Форш Ольга Дмитриевна
Для базы
ОЛЬГА ФОРШ
Для базы
РАССКАЗ
I
- Дьякон то наш, из Дубовой Луки, дьякон Мардарий живцом стал!
Как-же: и Марфа Степановна, и управдом Сютников, и Петька Козырь все выследили, все удостоверились, - переодевается.
Едва на столбах афиши: "совместное выступление"... звезды первой величины - один протоирей - другой протоирей, а приглашенные шрифтом помельче, - дьякон сейчас - пиджачишко, полу-галифе, самоделку с ушами и по черному... И в указанной зале собранья со всеми вотрется.

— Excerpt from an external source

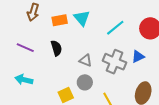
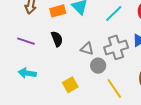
gray cross: (115, 62) -> (116, 47), turned -35
gray circle: (85, 82) -> (98, 66), moved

Однако Марфа Степановна способ нашла, как особу духовного звания и в перелицовке признать. Гриб подосиновик, хотя в какой гущине, а изо всех краснеет, так и церковники из живцов. Кто к длиннополой одеже привык, как обкарнается, сейчас наровит колени ладошками прикрывать; то ли ему поддувает с непривычки, то ли конфузно ему, - не иначе раздетый.
Вот по этой ручной замашке и ловили прихожанки переодетых церковников: без обману. А поймают - раскалятся. Они и сзади подберутся гвоздить и вдогонку ему шепотком: живец, балтист, подосиновик...
Раз Петька Козырь с другим зефирщиком с Васильевского острова до самого до дому затеял дьякона потравить, да на пути другой секрет его и открыл.
Дьякон-то, ведь, не домой, а в "Кафе-Козерог" как стрельнет! А назад и нет дьякона.
- Эге, выследим, - сказал Петька другому зефирщику, пока, что папиросками торганем.
- Сафо толстая, зефир трехсотай, гражданс-ки-я!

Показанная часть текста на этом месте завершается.